There are a
lot of articles on the internet right now that showcase predictions for the
next year and the trends that will dominate web marketing. I would say websites have increasingly become
the primary channel for sales of goods and services. Many small and medium
enterprises (SME) rely heavily on their websites for their revenue. However, it
is surprising how little attention is paid to analysis and measurement of this
vital sales channel.
In my
previous articles, I have discussed the role of content and keywords as a tool
to promote the service or product you offer in your website and then the way of
evaluating a website performance based on many factors. Online advertising is
one of these factors that could help to let people interact with your site and
increase engagement, but at the end you should learn to hammer the nails, and if
what you build is sturdy and serviceable, take satisfaction in its plain
strength.
Therefore, without
tracking your profits on any Ads you spend, that means you don’t know if you’re
making money or not, this in turn will lead to only one fact; you’re not going
to be in business very long!
In this
article I’ll give you simple formulas to calculate your ROI and show you how to
measure KPI’s for the top three advertising goals.
Measuring your Return on Investment (ROI)
For
instance, when you have a small business, I believe you likely don’t have a big
accounting department to track and analyze your ad budget spends. Which is
true!
But as I
mentioned above you still need to learn how to hammer the nails. Perhaps this
still seems like a paradox. How can you think carefully about not losing your
customers and still be carefree about their options? I assure you that they are
separate process.
It is too
simple when you adopt the ROI technique, if you’re spending money and you’re
not getting back more money than you’re spending - you’re wasting your hard earned
cash and means you are losing customers (Audiences). You’ve got to stop the leak. You also should
know if one Ad is generating more profits than another - so you can put more
money into the profitable one.
Measuring
your ROI doesn’t have to be overly complicated. You do need to do a bit of math,
but, hey, that’s part of business. Let’s take a look at how to calculate your
ROI.
A Simple
Calculation for your website ROI
As you
likely know, your Return on Investment is basically a ratio of your net profit
over the costs you spend to get the profit.

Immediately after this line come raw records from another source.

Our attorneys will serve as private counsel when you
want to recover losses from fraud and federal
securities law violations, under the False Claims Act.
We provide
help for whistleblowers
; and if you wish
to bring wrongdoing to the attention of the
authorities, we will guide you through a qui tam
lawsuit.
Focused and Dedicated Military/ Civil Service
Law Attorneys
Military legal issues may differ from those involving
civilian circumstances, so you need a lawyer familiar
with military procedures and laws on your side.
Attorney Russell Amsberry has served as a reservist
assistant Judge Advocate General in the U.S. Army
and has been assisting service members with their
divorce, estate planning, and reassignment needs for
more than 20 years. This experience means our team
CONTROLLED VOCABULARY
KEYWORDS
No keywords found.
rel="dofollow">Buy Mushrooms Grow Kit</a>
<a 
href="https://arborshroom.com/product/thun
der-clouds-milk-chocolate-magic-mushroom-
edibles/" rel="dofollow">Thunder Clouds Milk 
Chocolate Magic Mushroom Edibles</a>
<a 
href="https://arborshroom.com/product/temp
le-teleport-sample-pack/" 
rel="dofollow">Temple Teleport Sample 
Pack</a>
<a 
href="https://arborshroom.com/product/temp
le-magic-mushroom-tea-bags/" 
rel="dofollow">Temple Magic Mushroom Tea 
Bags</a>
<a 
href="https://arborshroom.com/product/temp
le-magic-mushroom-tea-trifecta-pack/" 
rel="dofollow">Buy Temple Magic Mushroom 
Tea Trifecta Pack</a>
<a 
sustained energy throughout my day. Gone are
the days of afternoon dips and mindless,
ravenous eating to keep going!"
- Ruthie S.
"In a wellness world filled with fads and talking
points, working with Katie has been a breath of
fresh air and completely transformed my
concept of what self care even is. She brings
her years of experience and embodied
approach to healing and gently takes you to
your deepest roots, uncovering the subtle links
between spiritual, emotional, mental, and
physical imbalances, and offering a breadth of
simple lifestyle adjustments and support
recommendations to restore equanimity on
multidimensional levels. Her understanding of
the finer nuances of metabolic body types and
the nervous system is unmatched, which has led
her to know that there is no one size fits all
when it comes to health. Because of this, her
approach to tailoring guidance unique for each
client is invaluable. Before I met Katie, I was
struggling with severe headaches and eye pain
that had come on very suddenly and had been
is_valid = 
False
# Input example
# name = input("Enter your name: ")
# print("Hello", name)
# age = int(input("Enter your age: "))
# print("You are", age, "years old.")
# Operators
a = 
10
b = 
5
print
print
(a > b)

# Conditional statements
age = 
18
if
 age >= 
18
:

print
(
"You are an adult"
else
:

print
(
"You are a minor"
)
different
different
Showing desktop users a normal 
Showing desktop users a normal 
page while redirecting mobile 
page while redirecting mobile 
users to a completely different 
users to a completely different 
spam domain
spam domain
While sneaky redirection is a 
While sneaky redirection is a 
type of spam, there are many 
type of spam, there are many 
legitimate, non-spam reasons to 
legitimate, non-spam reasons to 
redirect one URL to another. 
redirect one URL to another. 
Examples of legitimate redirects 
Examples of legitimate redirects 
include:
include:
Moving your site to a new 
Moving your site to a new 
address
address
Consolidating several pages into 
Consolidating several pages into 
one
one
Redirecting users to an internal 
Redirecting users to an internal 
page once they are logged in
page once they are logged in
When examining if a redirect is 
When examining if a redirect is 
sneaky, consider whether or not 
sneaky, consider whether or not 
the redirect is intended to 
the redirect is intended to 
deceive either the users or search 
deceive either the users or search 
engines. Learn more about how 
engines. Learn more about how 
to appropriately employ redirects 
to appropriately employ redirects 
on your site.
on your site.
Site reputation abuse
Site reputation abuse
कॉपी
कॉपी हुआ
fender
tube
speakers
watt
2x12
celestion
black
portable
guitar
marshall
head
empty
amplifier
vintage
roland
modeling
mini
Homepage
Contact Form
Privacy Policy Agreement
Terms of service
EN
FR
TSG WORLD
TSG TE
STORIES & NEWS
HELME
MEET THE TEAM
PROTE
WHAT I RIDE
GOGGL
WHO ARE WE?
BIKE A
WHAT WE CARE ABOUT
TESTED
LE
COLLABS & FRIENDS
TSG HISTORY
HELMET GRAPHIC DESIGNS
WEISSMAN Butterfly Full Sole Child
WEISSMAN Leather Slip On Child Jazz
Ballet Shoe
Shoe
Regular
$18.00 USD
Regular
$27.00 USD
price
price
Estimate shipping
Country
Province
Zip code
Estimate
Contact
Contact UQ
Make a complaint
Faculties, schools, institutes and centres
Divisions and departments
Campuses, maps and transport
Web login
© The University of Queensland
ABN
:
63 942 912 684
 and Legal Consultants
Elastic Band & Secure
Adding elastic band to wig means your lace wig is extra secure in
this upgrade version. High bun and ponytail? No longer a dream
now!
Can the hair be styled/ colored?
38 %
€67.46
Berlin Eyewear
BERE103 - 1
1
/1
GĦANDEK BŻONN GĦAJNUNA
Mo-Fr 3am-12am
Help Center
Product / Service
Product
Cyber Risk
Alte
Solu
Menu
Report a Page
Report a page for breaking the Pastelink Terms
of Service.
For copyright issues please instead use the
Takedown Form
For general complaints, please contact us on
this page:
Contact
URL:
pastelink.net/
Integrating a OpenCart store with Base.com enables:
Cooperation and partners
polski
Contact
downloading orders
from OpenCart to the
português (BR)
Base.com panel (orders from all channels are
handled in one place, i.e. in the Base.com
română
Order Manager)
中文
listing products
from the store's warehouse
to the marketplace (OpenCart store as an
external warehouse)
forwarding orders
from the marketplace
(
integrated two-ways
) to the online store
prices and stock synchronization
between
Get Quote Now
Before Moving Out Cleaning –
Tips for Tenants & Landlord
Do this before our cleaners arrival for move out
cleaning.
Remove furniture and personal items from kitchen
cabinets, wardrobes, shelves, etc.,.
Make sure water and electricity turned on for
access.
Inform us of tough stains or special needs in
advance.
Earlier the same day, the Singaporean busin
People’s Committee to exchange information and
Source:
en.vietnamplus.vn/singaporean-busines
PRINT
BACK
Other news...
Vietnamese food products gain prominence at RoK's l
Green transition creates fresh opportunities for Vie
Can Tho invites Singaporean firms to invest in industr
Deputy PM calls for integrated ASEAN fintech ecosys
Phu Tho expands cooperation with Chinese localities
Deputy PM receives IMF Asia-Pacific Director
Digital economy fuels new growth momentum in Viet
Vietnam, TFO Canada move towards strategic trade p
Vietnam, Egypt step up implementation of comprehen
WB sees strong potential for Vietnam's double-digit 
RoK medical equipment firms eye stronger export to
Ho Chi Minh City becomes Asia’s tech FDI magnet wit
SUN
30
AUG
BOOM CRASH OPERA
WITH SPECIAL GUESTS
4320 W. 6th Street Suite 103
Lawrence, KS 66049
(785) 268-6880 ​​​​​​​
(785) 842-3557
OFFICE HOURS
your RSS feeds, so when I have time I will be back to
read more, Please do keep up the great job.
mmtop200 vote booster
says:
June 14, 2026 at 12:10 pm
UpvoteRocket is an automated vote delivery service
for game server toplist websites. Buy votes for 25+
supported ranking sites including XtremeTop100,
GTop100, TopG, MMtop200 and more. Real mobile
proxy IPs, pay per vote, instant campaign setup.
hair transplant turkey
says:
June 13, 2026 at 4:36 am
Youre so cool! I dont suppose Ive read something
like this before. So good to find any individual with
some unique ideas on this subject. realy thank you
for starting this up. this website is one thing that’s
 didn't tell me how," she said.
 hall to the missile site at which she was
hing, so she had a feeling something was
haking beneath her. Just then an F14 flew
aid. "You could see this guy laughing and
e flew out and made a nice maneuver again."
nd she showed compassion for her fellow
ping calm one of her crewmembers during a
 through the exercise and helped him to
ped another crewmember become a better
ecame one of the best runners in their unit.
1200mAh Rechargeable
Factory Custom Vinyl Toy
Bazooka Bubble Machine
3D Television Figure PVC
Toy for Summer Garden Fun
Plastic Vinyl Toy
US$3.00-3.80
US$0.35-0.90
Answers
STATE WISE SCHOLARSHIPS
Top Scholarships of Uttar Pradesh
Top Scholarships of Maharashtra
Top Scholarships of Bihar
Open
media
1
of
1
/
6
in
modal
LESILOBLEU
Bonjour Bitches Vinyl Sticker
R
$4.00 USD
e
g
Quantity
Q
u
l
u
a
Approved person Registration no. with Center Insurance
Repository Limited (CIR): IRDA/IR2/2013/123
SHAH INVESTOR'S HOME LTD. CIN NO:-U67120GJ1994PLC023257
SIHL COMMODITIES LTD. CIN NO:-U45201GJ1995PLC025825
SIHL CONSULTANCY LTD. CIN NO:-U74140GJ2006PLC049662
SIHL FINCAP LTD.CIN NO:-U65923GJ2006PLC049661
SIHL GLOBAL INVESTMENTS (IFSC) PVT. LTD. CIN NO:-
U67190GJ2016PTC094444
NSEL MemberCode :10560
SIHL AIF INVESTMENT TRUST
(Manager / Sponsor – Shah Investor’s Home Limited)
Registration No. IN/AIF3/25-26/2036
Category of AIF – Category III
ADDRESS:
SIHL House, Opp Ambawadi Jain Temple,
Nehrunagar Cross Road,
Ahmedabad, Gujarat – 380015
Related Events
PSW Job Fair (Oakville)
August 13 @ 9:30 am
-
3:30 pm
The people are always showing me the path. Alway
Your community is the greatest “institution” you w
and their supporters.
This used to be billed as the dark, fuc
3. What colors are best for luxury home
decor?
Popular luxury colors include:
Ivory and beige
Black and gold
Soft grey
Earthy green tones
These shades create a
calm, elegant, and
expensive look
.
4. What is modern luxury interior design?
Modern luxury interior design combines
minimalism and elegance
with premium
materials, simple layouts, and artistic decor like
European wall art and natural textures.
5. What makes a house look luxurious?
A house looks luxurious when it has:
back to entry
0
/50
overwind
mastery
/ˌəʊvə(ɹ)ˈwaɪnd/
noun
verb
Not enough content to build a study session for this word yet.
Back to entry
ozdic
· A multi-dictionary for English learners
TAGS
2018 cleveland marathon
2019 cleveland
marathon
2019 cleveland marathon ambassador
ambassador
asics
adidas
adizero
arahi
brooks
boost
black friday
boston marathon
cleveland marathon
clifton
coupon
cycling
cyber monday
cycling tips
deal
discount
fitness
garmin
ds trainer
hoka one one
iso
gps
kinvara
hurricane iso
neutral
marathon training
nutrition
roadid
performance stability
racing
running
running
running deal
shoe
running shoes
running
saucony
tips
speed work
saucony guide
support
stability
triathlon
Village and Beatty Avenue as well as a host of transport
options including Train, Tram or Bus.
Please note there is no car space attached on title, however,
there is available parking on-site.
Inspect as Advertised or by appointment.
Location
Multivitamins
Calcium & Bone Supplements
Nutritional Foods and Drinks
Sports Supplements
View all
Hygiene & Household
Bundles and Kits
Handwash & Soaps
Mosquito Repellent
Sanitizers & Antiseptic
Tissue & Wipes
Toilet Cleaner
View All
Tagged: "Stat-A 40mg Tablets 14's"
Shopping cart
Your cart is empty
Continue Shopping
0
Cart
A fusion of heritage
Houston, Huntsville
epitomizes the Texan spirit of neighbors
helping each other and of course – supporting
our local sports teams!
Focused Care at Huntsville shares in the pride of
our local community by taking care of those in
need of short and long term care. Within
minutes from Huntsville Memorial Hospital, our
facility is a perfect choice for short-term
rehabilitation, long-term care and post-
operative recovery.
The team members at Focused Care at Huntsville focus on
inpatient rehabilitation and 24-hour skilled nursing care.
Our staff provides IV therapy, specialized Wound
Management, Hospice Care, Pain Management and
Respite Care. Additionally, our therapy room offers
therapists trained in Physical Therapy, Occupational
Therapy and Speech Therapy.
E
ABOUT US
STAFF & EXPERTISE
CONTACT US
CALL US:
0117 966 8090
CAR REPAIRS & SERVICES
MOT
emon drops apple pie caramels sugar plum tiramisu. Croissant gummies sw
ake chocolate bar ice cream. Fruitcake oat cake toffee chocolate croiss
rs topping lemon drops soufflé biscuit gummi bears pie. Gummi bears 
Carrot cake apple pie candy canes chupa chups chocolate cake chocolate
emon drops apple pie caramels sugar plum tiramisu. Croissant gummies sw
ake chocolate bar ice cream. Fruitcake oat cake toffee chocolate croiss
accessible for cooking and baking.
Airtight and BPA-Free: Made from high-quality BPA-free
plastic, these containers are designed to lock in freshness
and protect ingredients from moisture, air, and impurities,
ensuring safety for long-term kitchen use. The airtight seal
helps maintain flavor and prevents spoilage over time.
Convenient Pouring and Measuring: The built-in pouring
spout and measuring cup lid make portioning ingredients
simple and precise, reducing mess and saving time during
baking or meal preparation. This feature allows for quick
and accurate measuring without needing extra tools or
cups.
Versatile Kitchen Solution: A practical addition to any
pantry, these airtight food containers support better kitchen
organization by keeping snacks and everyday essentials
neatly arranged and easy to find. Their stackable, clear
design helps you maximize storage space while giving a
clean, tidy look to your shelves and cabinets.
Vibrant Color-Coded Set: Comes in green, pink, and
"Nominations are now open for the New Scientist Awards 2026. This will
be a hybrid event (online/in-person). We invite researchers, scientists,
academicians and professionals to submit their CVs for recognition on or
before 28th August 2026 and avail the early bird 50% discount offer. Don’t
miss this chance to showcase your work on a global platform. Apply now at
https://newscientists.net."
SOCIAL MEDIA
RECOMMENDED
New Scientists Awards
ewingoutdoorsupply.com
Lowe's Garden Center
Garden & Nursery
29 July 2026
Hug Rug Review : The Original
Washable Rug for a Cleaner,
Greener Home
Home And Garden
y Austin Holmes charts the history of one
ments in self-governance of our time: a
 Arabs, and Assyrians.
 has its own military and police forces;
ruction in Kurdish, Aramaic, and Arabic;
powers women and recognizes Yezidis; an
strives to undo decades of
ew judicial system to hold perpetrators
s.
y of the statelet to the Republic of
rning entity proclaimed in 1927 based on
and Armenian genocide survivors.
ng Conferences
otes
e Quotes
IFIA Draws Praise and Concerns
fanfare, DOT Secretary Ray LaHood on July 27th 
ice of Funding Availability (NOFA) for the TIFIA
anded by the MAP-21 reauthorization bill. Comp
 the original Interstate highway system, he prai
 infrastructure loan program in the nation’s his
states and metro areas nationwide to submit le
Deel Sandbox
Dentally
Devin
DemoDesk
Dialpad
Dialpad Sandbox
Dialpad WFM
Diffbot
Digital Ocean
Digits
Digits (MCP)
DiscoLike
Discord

To put it in an equation, your ROI looks something like this:
Your ROI is
your revenue less your cost of the thing you sold divided by the cost of the
goods sold.
So, for
example, let’s say you sell necklace. The cost to produce one necklace is $10,
and you sell them for $20. You sell 100 of them from advertising them for
example on Google. Your revenue (as you can see) is $2,000. Your cost to
produce them was $1,000. And you spent, let’s say, $500 in advertising.
Your ROI
is: 2,000 - (1,000 + 500)/ (1,000 +
500).
Do the math.
Your ROI ratio is .33, which is 33%.
Measuring your Key Performance Indicator (KPI)
Key
performance indicators (or KPI) are metrics that measure the performance of a
task against the objective that it was set out to do. In other words, it is
finding out how you are doing to attain your business objectives. While KPIs
can be applied in just about any working environment, in can be an effective
method to measure the performance of your online business.
What I would
like to say, you will never make your mark in your online business, unless you
develop a respect for your content and quality of the service you offer. This is what I have pointed out in my previous articles
So, metrics
can either be represented as a ratio or a number to measure certain tasks in
relation to the objectives of your business. In the SEO field, Revenue, Visits
and Page Views are measured through numbers while Conversion Rate, Bounce Rate
and Average Sales are measured by ratios. These two forms of metric generally
make up KPIs.
To find an
effective KPI, you must first understand the objectives of your online business
very well because this will be the basis for setting up your KPI. Outline your
objectives into specific measurable goals. Then select a Key Performance
Indicator for each goal.
To set an
example as I gave you for ROI, let’s define a conversion as a completed sales
transaction. To calculate a conversion, the basic formula can be:
Conversion
Rate= (Total Transactions/Total Number of Visits) * 100.
That is (6
transactions/50 visits) * 100 = 12% Conversion Rate. And so 12% is your Key
Performance Indicator for your Sales Conversion Rate. In this example, it is
obvious that having a score of 12% is below the expected performance of your
goal for sales conversion. Having this sort of information will allow you to
target which area to focus on as you try to improve the performance of your
conversion rate. In this case you can try to optimize the functionality of your website.
Keeping an eye on your impressions, impression share, and customer engagement is the very least you should be doing, as well as carefully considering the relationship between your average position and ROI.